The main causes are trauma and / or local toxic effects on muscles and / or nerves. The severity of these tissue reactions depends on the degree of injury, the concentration of the local anesthetic and the duration of exposure of the tissue with a local anesthetic. Therefore, as with other local anesthetics, the lowest effective concentration and dose of the drug should be used. Vasoconstrictors and other supplements can enhance tissue reactions and should be used only on indications;
- When injected into the neck or head, the drug may accidentally enter the artery, and in these cases, even with low doses, serious adverse reactions may develop;
- Paracervical blockade sometimes leads to bradycardia / tachycardia in the fetus, so careful monitoring of the heart rhythm in the fetus is mandatory.
- There have been reports of cases of chondrolisis in postoperative prolonged intra-articular infusion of local anesthetics. In most of the cases described, infusion into the shoulder joint was performed. Causal relationship with the use of anesthetics is not established. Marcain® Adrenaline should not be used for prolonged intra-articular infusion.

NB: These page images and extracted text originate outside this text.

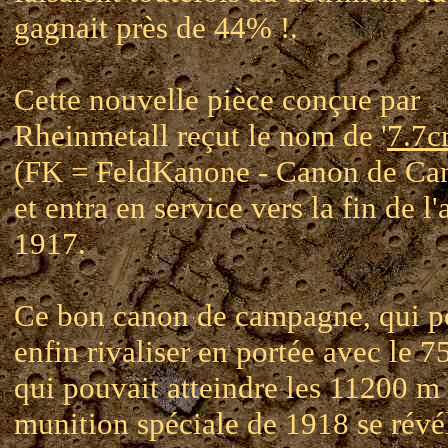
gagnait près de 44% !.
Cette nouvelle pièce conçue par
Rheinmetall reçut le nom de '
7.7c
(FK = FeldKanone - Canon de Ca
et entra en service vers la fin de l
1917.
Ce bon canon de campagne, qui p
enfin rivaliser en portée avec le 7
qui pouvait atteindre les 11200 m
munition spéciale de 1918 se révé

When conducting regional anesthesia, you should be especially attentive to the following groups of patients:
- Patients receiving Class III antiarrhythmic drugs (for example, amiodarone), should be under close supervision, because of the possible risk of complications from the cardiovascular system;
- Older patients and weakened patients;
- Patients with partial or complete cardiac blockade, since local anesthetics can worsen myocardial conductivity;
- Patients with progressive liver disease or with severe renal dysfunction;
- Patients in late pregnancy.
When conducting epidural anesthesia, there may be a drop in blood pressure and a bradycardia. The probability of these complications can be reduced by the preliminary administration of crystalloid and colloidal solutions. With a decrease in blood pressure, immediately introduce sympathomimetics intravenously; If necessary, their introduction should be repeated. In children, the doses used must correspond to the age and body weight. Solutions containing epinephrine, should be used with caution in patients with severe or untreated hypertension, poorly controlled thyrotoxicosis, coronary heart disease, AV blockade, cerebrovascular disorders, complicated diabetes mellitus, or other conditions that may worsen under the influence of epinephrine. Caution should be exercised in cases of peripheral administration of the drug in areas with reduced blood circulation (such as fingers and toes).
The drug Marcain® Adrenaline contains sodium disulfite. Sulfite can cause allergic reactions (including symptoms of anaphylaxis and bronchospasm up to life-threatening) in susceptible people.
The prevalence of hypersensitivity to sulfites in the general population is unknown and, apparently, is low. Increased sensitivity to sulfites is more common in patients with bronchial asthma compared with those without bronchial asthma.
The solution does not contain preservatives and should be administered immediately after opening the vial. Remains of the solution must be disposed of.